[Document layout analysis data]
↓
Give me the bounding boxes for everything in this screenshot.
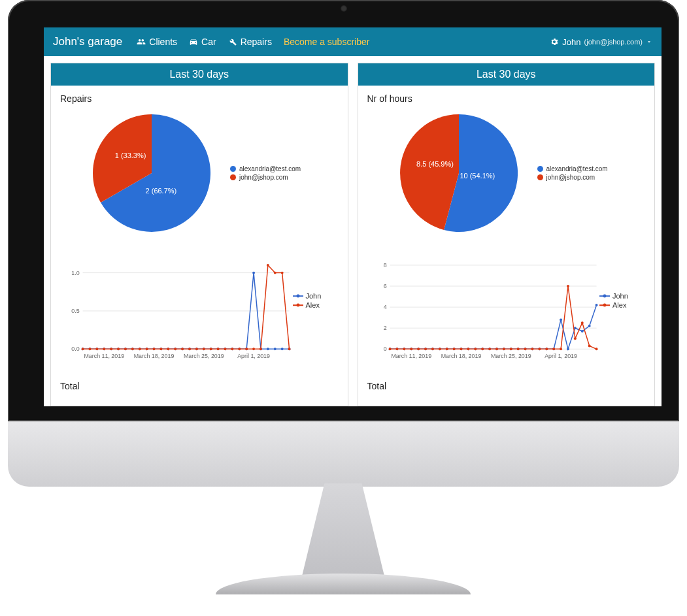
repairs-total-label: Total — [60, 381, 339, 391]
pie-right-blue-label: 10 (54.1%) — [460, 172, 495, 180]
repairs-line-chart: 0.00.51.0March 11, 2019March 18, 2019Mar… — [60, 258, 293, 369]
panel-hours: Last 30 days Nr of hours 8.5 (45.9%) 10 … — [358, 63, 656, 406]
svg-point-52 — [167, 348, 169, 350]
svg-point-41 — [88, 348, 91, 350]
svg-text:March 25, 2019: March 25, 2019 — [184, 353, 224, 359]
brand-title[interactable]: John's garage — [53, 35, 122, 48]
legend-alex-line-2: Alex — [612, 301, 626, 309]
svg-point-67 — [274, 272, 276, 274]
monitor-bezel: John's garage Clients Car Repairs Become… — [8, 0, 679, 421]
svg-point-60 — [224, 348, 227, 350]
nav-repairs[interactable]: Repairs — [228, 37, 272, 47]
svg-point-40 — [82, 348, 84, 350]
svg-point-44 — [110, 348, 112, 350]
imac-mockup: John's garage Clients Car Repairs Become… — [0, 0, 687, 616]
svg-text:March 11, 2019: March 11, 2019 — [391, 353, 431, 359]
svg-point-68 — [281, 272, 284, 274]
monitor-stand-base — [216, 574, 471, 594]
svg-point-128 — [488, 348, 491, 350]
svg-point-122 — [445, 348, 448, 350]
svg-point-51 — [159, 348, 162, 350]
hours-title: Nr of hours — [367, 93, 646, 104]
svg-point-137 — [552, 348, 555, 350]
svg-text:0.0: 0.0 — [71, 346, 79, 352]
svg-text:0: 0 — [383, 346, 386, 352]
svg-point-108 — [560, 318, 562, 321]
svg-text:March 18, 2019: March 18, 2019 — [441, 353, 481, 359]
svg-point-69 — [288, 348, 291, 350]
monitor-chin — [8, 421, 679, 487]
svg-text:6: 6 — [383, 283, 386, 289]
svg-point-38 — [281, 348, 284, 350]
svg-point-46 — [124, 348, 127, 350]
pie-right-red-label: 8.5 (45.9%) — [416, 160, 454, 168]
svg-text:4: 4 — [383, 304, 386, 310]
svg-point-42 — [95, 348, 98, 350]
svg-point-43 — [103, 348, 105, 350]
svg-point-48 — [139, 348, 141, 350]
hours-line-chart: 02468March 11, 2019March 18, 2019March 2… — [367, 258, 600, 369]
svg-point-45 — [117, 348, 120, 350]
gear-icon — [550, 37, 559, 46]
caret-down-icon — [646, 39, 652, 45]
svg-point-123 — [452, 348, 455, 350]
nav-subscribe-label: Become a subscriber — [284, 37, 370, 47]
panel-repairs: Last 30 days Repairs 1 (33.3%) 2 (66.7%) — [50, 63, 348, 406]
users-icon — [137, 37, 146, 46]
svg-point-118 — [417, 348, 420, 350]
nav-car[interactable]: Car — [189, 37, 216, 47]
svg-point-125 — [467, 348, 469, 350]
wrench-icon — [228, 37, 237, 46]
svg-point-49 — [146, 348, 148, 350]
repairs-line-legend: John Alex — [293, 258, 339, 369]
pie-left-red-label: 1 (33.3%) — [115, 152, 146, 159]
svg-point-133 — [524, 348, 526, 350]
svg-point-113 — [595, 304, 597, 306]
legend-alexandria: alexandria@test.com — [239, 165, 301, 172]
svg-point-120 — [431, 348, 433, 350]
hours-pie-chart: 8.5 (45.9%) 10 (54.1%) — [400, 114, 518, 232]
svg-text:April 1, 2019: April 1, 2019 — [237, 353, 270, 359]
svg-point-109 — [567, 348, 569, 350]
svg-point-124 — [460, 348, 462, 350]
repairs-pie-legend: alexandria@test.com john@jshop.com — [230, 164, 301, 182]
svg-point-115 — [395, 348, 398, 350]
svg-text:2: 2 — [383, 325, 386, 331]
svg-text:March 11, 2019: March 11, 2019 — [84, 353, 124, 359]
svg-point-140 — [573, 337, 576, 340]
panel-hours-header: Last 30 days — [358, 63, 655, 86]
svg-point-126 — [474, 348, 477, 350]
svg-point-34 — [252, 272, 255, 274]
svg-point-55 — [188, 348, 191, 350]
svg-point-129 — [495, 348, 498, 350]
nav-subscribe[interactable]: Become a subscriber — [284, 37, 370, 47]
svg-point-112 — [588, 325, 590, 327]
svg-point-117 — [410, 348, 412, 350]
svg-text:1.0: 1.0 — [71, 270, 79, 276]
svg-point-142 — [588, 345, 590, 348]
svg-point-59 — [217, 348, 220, 350]
svg-point-54 — [181, 348, 184, 350]
svg-point-135 — [538, 348, 541, 350]
camera-dot — [341, 5, 347, 12]
nav-clients[interactable]: Clients — [137, 37, 177, 47]
svg-point-62 — [238, 348, 241, 350]
user-menu[interactable]: John (john@jshop.com) — [550, 37, 652, 47]
monitor-stand-neck — [301, 483, 386, 581]
svg-point-58 — [210, 348, 212, 350]
svg-point-56 — [195, 348, 198, 350]
svg-point-61 — [231, 348, 233, 350]
svg-point-37 — [274, 348, 276, 350]
svg-text:March 18, 2019: March 18, 2019 — [134, 353, 175, 359]
svg-point-50 — [153, 348, 156, 350]
app-screen: John's garage Clients Car Repairs Become… — [44, 27, 662, 406]
legend-john-line-2: John — [612, 292, 628, 300]
hours-line-legend: John Alex — [599, 258, 645, 369]
svg-text:April 1, 2019: April 1, 2019 — [545, 353, 577, 359]
repairs-title: Repairs — [60, 93, 339, 104]
svg-point-139 — [567, 285, 569, 287]
svg-point-143 — [595, 348, 597, 350]
legend-john: john@jshop.com — [239, 174, 288, 181]
svg-text:March 25, 2019: March 25, 2019 — [490, 353, 531, 359]
svg-point-66 — [267, 264, 269, 267]
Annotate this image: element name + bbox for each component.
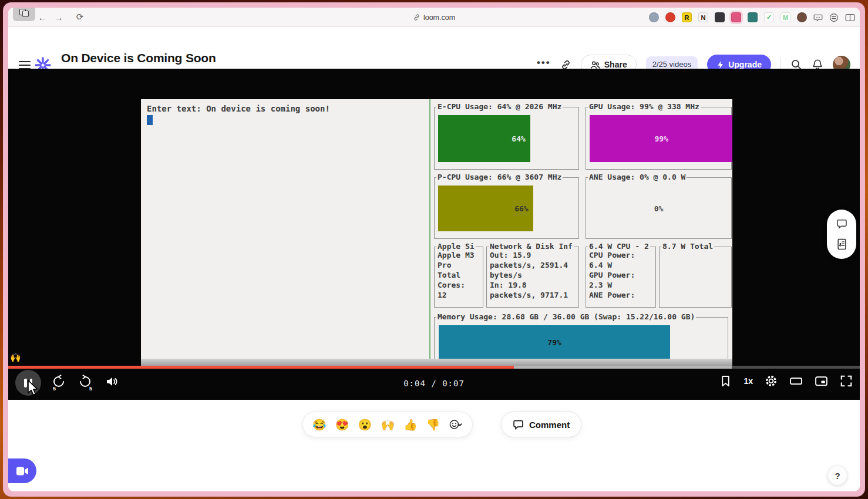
↑
• _Problem description_
For the records above, give every line again exactly and skip the pictures.

• _Solution for this problem_
Give me the bounding boxes for everything in this screenshot.
repairs-total-label: Total — [60, 381, 339, 391]
pie-right-blue-label: 10 (54.1%) — [460, 172, 495, 180]
repairs-line-chart: 0.00.51.0March 11, 2019March 18, 2019Mar… — [60, 258, 293, 369]
panel-hours: Last 30 days Nr of hours 8.5 (45.9%) 10 … — [358, 63, 656, 406]
svg-point-52 — [167, 348, 169, 350]
svg-point-41 — [88, 348, 91, 350]
svg-text:March 25, 2019: March 25, 2019 — [184, 353, 224, 359]
brand-title[interactable]: John's garage — [53, 35, 122, 48]
legend-alex-line-2: Alex — [612, 301, 626, 309]
svg-point-67 — [274, 272, 276, 274]
monitor-bezel: John's garage Clients Car Repairs Become… — [8, 0, 679, 421]
svg-point-60 — [224, 348, 227, 350]
nav-repairs[interactable]: Repairs — [228, 37, 272, 47]
svg-point-40 — [82, 348, 84, 350]
svg-point-44 — [110, 348, 112, 350]
imac-mockup: John's garage Clients Car Repairs Become… — [0, 0, 687, 616]
svg-text:March 11, 2019: March 11, 2019 — [391, 353, 431, 359]
svg-point-68 — [281, 272, 284, 274]
monitor-stand-base — [216, 574, 471, 594]
svg-point-128 — [488, 348, 491, 350]
svg-point-122 — [445, 348, 448, 350]
svg-point-51 — [159, 348, 162, 350]
hours-title: Nr of hours — [367, 93, 646, 104]
svg-point-137 — [552, 348, 555, 350]
svg-text:0.0: 0.0 — [71, 346, 79, 352]
svg-text:0: 0 — [383, 346, 386, 352]
svg-point-108 — [560, 318, 562, 321]
svg-text:March 18, 2019: March 18, 2019 — [441, 353, 481, 359]
svg-point-69 — [288, 348, 291, 350]
monitor-chin — [8, 421, 679, 487]
svg-text:6: 6 — [383, 283, 386, 289]
svg-point-38 — [281, 348, 284, 350]
svg-point-46 — [124, 348, 127, 350]
pie-right-red-label: 8.5 (45.9%) — [416, 160, 454, 168]
svg-text:4: 4 — [383, 304, 386, 310]
svg-point-42 — [95, 348, 98, 350]
svg-point-43 — [103, 348, 105, 350]
svg-point-48 — [139, 348, 141, 350]
hours-line-chart: 02468March 11, 2019March 18, 2019March 2… — [367, 258, 600, 369]
svg-point-45 — [117, 348, 120, 350]
gear-icon — [550, 37, 559, 46]
caret-down-icon — [646, 39, 652, 45]
svg-point-123 — [452, 348, 455, 350]
nav-subscribe-label: Become a subscriber — [284, 37, 370, 47]
panel-repairs: Last 30 days Repairs 1 (33.3%) 2 (66.7%) — [50, 63, 348, 406]
users-icon — [137, 37, 146, 46]
svg-point-118 — [417, 348, 420, 350]
nav-car[interactable]: Car — [189, 37, 216, 47]
svg-point-125 — [467, 348, 469, 350]
wrench-icon — [228, 37, 237, 46]
svg-point-49 — [146, 348, 148, 350]
repairs-line-legend: John Alex — [293, 258, 339, 369]
pie-left-red-label: 1 (33.3%) — [115, 152, 146, 159]
svg-point-133 — [524, 348, 526, 350]
svg-point-113 — [595, 304, 597, 306]
legend-alexandria: alexandria@test.com — [239, 165, 301, 172]
svg-point-120 — [431, 348, 433, 350]
hours-pie-chart: 8.5 (45.9%) 10 (54.1%) — [400, 114, 518, 232]
svg-text:April 1, 2019: April 1, 2019 — [237, 353, 270, 359]
svg-point-109 — [567, 348, 569, 350]
svg-point-124 — [460, 348, 462, 350]
repairs-pie-legend: alexandria@test.com john@jshop.com — [230, 164, 301, 182]
svg-point-115 — [395, 348, 398, 350]
svg-text:2: 2 — [383, 325, 386, 331]
svg-text:March 11, 2019: March 11, 2019 — [84, 353, 124, 359]
svg-point-140 — [573, 337, 576, 340]
panel-hours-header: Last 30 days — [358, 63, 655, 86]
svg-point-126 — [474, 348, 477, 350]
svg-point-34 — [252, 272, 255, 274]
svg-point-55 — [188, 348, 191, 350]
svg-point-129 — [495, 348, 498, 350]
nav-subscribe[interactable]: Become a subscriber — [284, 37, 370, 47]
svg-point-112 — [588, 325, 590, 327]
svg-point-117 — [410, 348, 412, 350]
svg-text:1.0: 1.0 — [71, 270, 79, 276]
svg-point-142 — [588, 345, 590, 348]
svg-point-59 — [217, 348, 220, 350]
svg-point-54 — [181, 348, 184, 350]
svg-point-135 — [538, 348, 541, 350]
camera-dot — [341, 5, 347, 12]
nav-clients[interactable]: Clients — [137, 37, 177, 47]
svg-point-62 — [238, 348, 241, 350]
user-menu[interactable]: John (john@jshop.com) — [550, 37, 652, 47]
monitor-stand-neck — [301, 483, 386, 581]
svg-point-58 — [210, 348, 212, 350]
svg-point-56 — [195, 348, 198, 350]
svg-point-61 — [231, 348, 233, 350]
svg-point-37 — [274, 348, 276, 350]
svg-text:March 18, 2019: March 18, 2019 — [134, 353, 175, 359]
svg-point-50 — [153, 348, 156, 350]
app-screen: John's garage Clients Car Repairs Become… — [44, 27, 662, 406]
legend-john-line-2: John — [612, 292, 628, 300]
hours-line-legend: John Alex — [599, 258, 645, 369]
svg-text:April 1, 2019: April 1, 2019 — [545, 353, 577, 359]
repairs-title: Repairs — [60, 93, 339, 104]
svg-point-139 — [567, 285, 569, 287]
svg-point-143 — [595, 348, 597, 350]
legend-john: john@jshop.com — [239, 174, 288, 181]
svg-text:March 25, 2019: March 25, 2019 — [490, 353, 531, 359]
svg-point-66 — [267, 264, 269, 267]
Annotate this image: element name + bbox for each component.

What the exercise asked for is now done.